Dataset entries
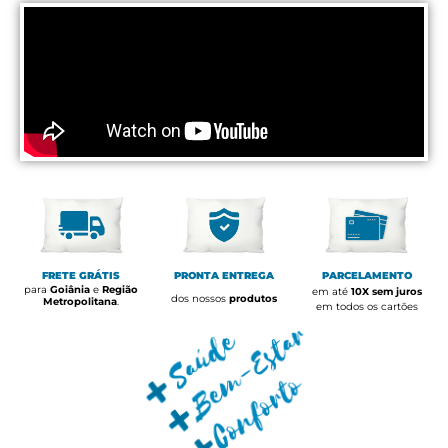
FRETE GRÁTIS
PRONTA ENTREGA
PARCELAMENTO
para
Goiânia
e
Região
em até
10X sem juros
dos nossos
produtos
Metropolitana
.
em todos os cartões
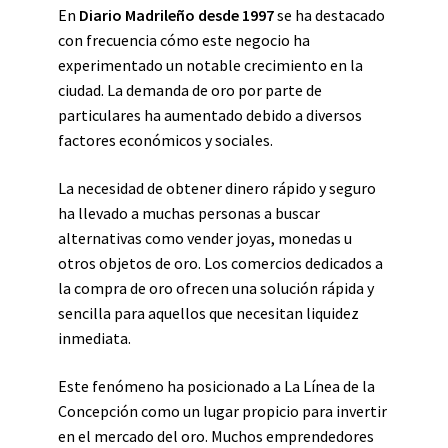
En
Diario Madrileño desde 1997
se ha destacado
con frecuencia cómo este negocio ha
experimentado un notable crecimiento en la
ciudad. La demanda de oro por parte de
particulares ha aumentado debido a diversos
factores económicos y sociales.
La necesidad de obtener dinero rápido y seguro
ha llevado a muchas personas a buscar
alternativas como vender joyas, monedas u
otros objetos de oro. Los comercios dedicados a
la compra de oro ofrecen una solución rápida y
sencilla para aquellos que necesitan liquidez
inmediata.
Este fenómeno ha posicionado a La Línea de la
Concepción como un lugar propicio para invertir
en el mercado del oro. Muchos emprendedores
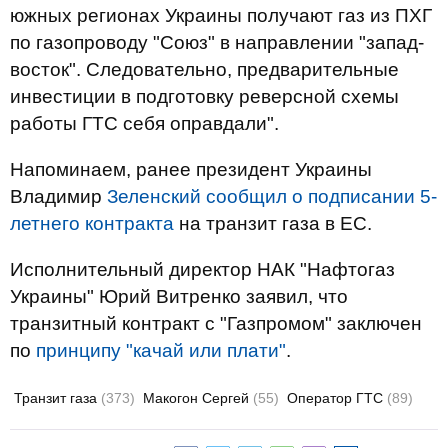
южных регионах Украины получают газ из ПХГ
по газопроводу "Союз" в направлении "запад-
восток". Следовательно, предварительные
инвестиции в подготовку реверсной схемы
работы ГТС себя оправдали".
Напоминаем, ранее президент Украины
Владимир
Зеленский сообщил о подписании 5-
летнего контракта
на транзит газа в ЕС.
Исполнительный директор НАК "Нафтогаз
Украины" Юрий Витренко заявил, что
транзитный контракт с "Газпромом" заключен
по
принципу "качай или плати"
.
Транзит газа
(373)
Макогон Сергей
(55)
Оператор ГТС
(89)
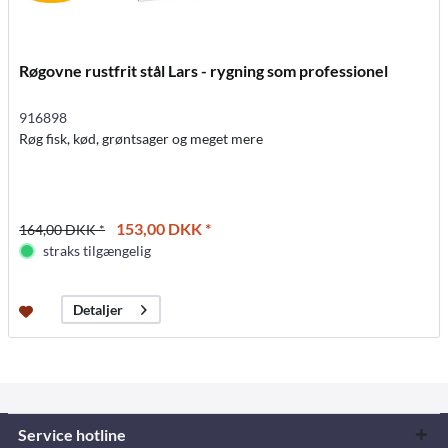
Røgovne rustfrit stål Lars - rygning som professionel
916898
Røg fisk, kød, grøntsager og meget mere
153,00 DKK *
164,00 DKK *
straks tilgængelig
Detaljer
Service hotline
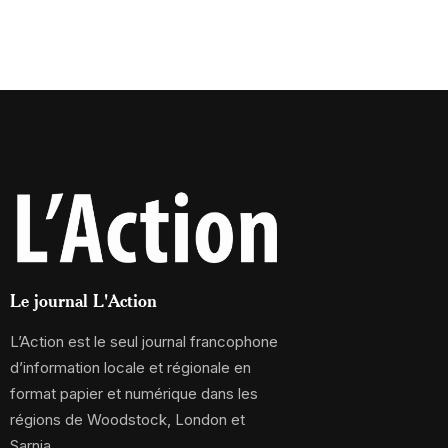
Le journal L'Action
L’Action est le seul journal francophone
d’information locale et régionale en
format papier et numérique dans les
régions de Woodstock, London et
Sarnia.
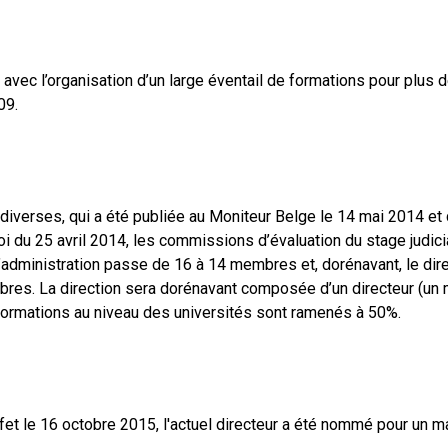
 avec l’organisation d’un large éventail de formations pour plus d
09.
 diverses, qui a été publiée au Moniteur Belge le 14 mai 2014 et 
 loi du 25 avril 2014, les commissions d’évaluation du stage judic
 d’administration passe de 16 à 14 membres et, dorénavant, le dire
es. La direction sera dorénavant composée d’un directeur (un magi
 formations au niveau des universités sont ramenés à 50%.
fet le 16 octobre 2015, l'actuel directeur a été nommé pour un m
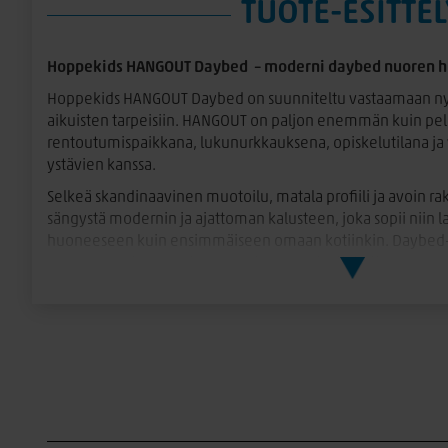
TUOTE-ESITTEL
Hoppekids HANGOUT Daybed – moderni daybed nuoren 
Hoppekids HANGOUT Daybed on suunniteltu vastaamaan ny
aikuisten tarpeisiin. HANGOUT on paljon enemmän kuin pelk
rentoutumispaikkana, lukunurkkauksena, opiskelutilana ja 
ystävien kanssa.
Selkeä skandinaavinen muotoilu, matala profiili ja avoin 
sängystä modernin ja ajattoman kalusteen, joka sopii niin 
huoneeseen kuin ensimmäiseen omaan kotiinkin. Daybed-t
mukavan paikan sekä nukkumiseen että päivittäiseen oles
Sängyn etureunaan integroitu hyllyratkaisu tuo käytännöllistä 
sisustusesineille, elektroniikalle ja säilytyslaatikoille. Näin 
käden ulottuvilla ja huone siistinä.
Avoin rakenne mahdollistaa myös lisäsäilytyksen sängyn al
erilaiset säilytyslaatikot, mikä tekee siitä erinomaisen rat
HANGOUT valmistetaan Hoppekidsin omalla tehtaalla Latvia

▶ _Task objective_
Whenever the string "pour" turns up in a line above, copy that line out.

▶ _Finished exercise_
 avec l’organisation d’un large éventail de formations pour plus d
fet le 16 octobre 2015, l'actuel directeur a été nommé pour un m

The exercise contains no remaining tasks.